Ultimately, it probably depends on why we're getting an error from Accept; without that information, just some sort of delay is probably fine. Honestly, though, I don't even know what kinds of errors here might be transient…

[jandubois]

Honestly, though, I don't even know what kinds of errors here might be transient…

From Claude Code:

What (*vsock.Listener).Accept() can return

The library wraps a Linux AF_VSOCK socket; Accept() is accept4(2). Go's runtime swallows EINTR and EAGAIN, so what you actually see falls into four buckets:

1. "Permanent" — programming or setup errors

EBADF, EINVAL, ENOTSOCK, EOPNOTSUPP, EFAULT. These mean the listener is structurally broken (closed fd, not listening, not a socket). If Listen() succeeded, you essentially never see these at runtime — and if you do, retrying does nothing. The current code would hot-loop forever logging the same message.

2. "Genuinely transient" — succeeds on the very next call

ECONNABORTED — peer sent SYN but disconnected before we accepted. The 4.4BSD/Linux convention is "just call accept again." A continue-without-sleep is correct here.

3. "Recoverable with delay" — needs the kernel to free a resource

EMFILE (per-process fd cap), ENFILE (system-wide fd cap), ENOBUFS, ENOMEM. The kernel literally cannot allocate the new fd or socket buffer. Retrying microseconds later returns the same error. This is the case that produces the CPU peg + journal flood — and it's the only realistic non-shutdown scenario worth defending against on a small WSL2 VM with default LimitNOFILE.

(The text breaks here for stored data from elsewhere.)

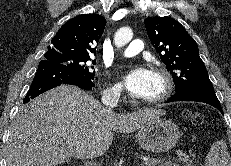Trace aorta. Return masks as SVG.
<instances>
[{"label":"aorta","mask_w":231,"mask_h":166,"mask_svg":"<svg viewBox=\"0 0 231 166\" xmlns=\"http://www.w3.org/2000/svg\"><path fill=\"white\" fill-rule=\"evenodd\" d=\"M133 37V32L129 27L120 28L114 36V43L116 47L121 48L125 46Z\"/></svg>","instance_id":"aorta-1"}]
</instances>
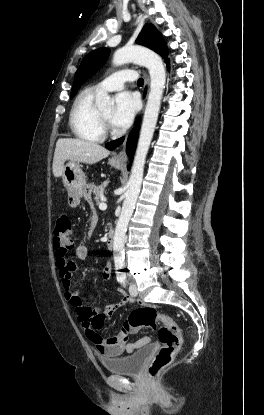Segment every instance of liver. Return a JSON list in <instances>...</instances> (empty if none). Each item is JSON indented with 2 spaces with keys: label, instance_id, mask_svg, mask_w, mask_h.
Instances as JSON below:
<instances>
[{
  "label": "liver",
  "instance_id": "1",
  "mask_svg": "<svg viewBox=\"0 0 264 415\" xmlns=\"http://www.w3.org/2000/svg\"><path fill=\"white\" fill-rule=\"evenodd\" d=\"M110 151L105 147L82 139L61 138L56 143L53 159V175L62 176L66 161L95 164L105 157Z\"/></svg>",
  "mask_w": 264,
  "mask_h": 415
}]
</instances>
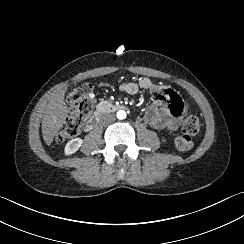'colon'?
Returning <instances> with one entry per match:
<instances>
[{"label":"colon","mask_w":244,"mask_h":244,"mask_svg":"<svg viewBox=\"0 0 244 244\" xmlns=\"http://www.w3.org/2000/svg\"><path fill=\"white\" fill-rule=\"evenodd\" d=\"M78 90H81L84 94L82 99L73 97V94ZM67 102L71 112L57 136L59 143L76 136L87 117L91 114L94 108L93 87L88 83L80 84L70 91ZM199 127V121L196 117H185L179 132L174 138L176 147L181 151H190L194 146V137L198 133Z\"/></svg>","instance_id":"1"}]
</instances>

4. Listener closed during shutdown

net.ErrClosed ("use of closed network connection") from the <-ctx.Done(); l.Close() goroutine. The if ctx.Err() != nil { return } branch handles this correctly.

So: in-process backoff or let systemd handle it?

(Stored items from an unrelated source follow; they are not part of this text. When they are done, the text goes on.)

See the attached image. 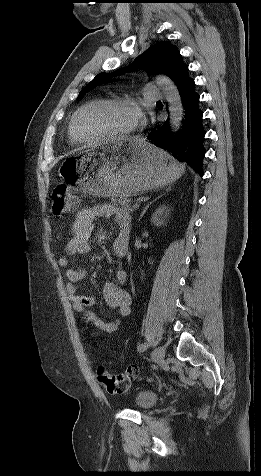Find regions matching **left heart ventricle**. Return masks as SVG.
Wrapping results in <instances>:
<instances>
[{"instance_id": "1", "label": "left heart ventricle", "mask_w": 261, "mask_h": 476, "mask_svg": "<svg viewBox=\"0 0 261 476\" xmlns=\"http://www.w3.org/2000/svg\"><path fill=\"white\" fill-rule=\"evenodd\" d=\"M136 123L133 110L114 104H98L84 110L78 119V128L87 138L116 134Z\"/></svg>"}]
</instances>
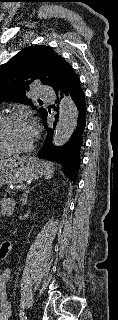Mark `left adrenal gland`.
Masks as SVG:
<instances>
[{"label": "left adrenal gland", "instance_id": "left-adrenal-gland-1", "mask_svg": "<svg viewBox=\"0 0 118 320\" xmlns=\"http://www.w3.org/2000/svg\"><path fill=\"white\" fill-rule=\"evenodd\" d=\"M38 185H41V183L34 185L33 187H28L27 190L24 191L22 197H21V205L24 206L25 204H27V197L28 194L30 193V191L32 189H34L35 187H37Z\"/></svg>", "mask_w": 118, "mask_h": 320}]
</instances>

Two reasons not to defer this to systemd, both already in @mook-as's reply:

1. Connections in flight die. Aborting kills every active proxy.
2. StartLimitBurst is a cliff. With the default RestartSec=5s + StartLimitIntervalSec=10s + StartLimitBurst=5, an EMFILE that persists for 30 seconds parks the unit in failed state. A user-driven container build that briefly exhausts fds takes the bridge down until manual intervention. Backoff inside the process keeps it alive through the squeeze.

And one reason for it:

3. A fixed 100ms is wrong for EMFILE. @jandubois is right that 100ms doesn't really help — fds may take seconds to free. The right shape is exponential backoff with a cap (e.g., 100ms → 5s, reset on success), or even just a flat 1s.

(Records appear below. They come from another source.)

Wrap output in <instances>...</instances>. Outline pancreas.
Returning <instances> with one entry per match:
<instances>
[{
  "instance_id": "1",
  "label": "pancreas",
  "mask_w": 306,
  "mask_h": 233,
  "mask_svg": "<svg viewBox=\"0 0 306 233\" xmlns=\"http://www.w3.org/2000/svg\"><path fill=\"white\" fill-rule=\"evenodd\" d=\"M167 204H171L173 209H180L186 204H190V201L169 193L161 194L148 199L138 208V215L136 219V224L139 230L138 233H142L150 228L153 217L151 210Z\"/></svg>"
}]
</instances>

The cleanest fix is in-process backoff that's error-class-aware:

conn, err := l.Accept()
if err != nil {
    if ctx.Err() != nil {
        return
    }
    log.Printf("rdd-guest: accept: %v", err)
    if errors.Is(err, syscall.ECONNABORTED) {
        continue // truly transient, retry immediately
    }
    select {
    case <-time.After(backoff): // 1s flat or capped exponential
    case <-ctx.Done():
        return
    }
    continue
}

The select on ctx.Done() is the part to not skip — without it, a SIGTERM during the sleep delays shutdown by the full backoff.

If that's more code than the team wants for a soon-to-be-replaced (pkg/socketbridge) inlined helper, a flat 1s sleep covers the EMFILE/ENFILE case without help-the-rare-ECONNABORTED-fast handling, and it's two lines instead of ten.

[jandubois]

Thanks, LGTM

There are still some minor issues, but let's move on.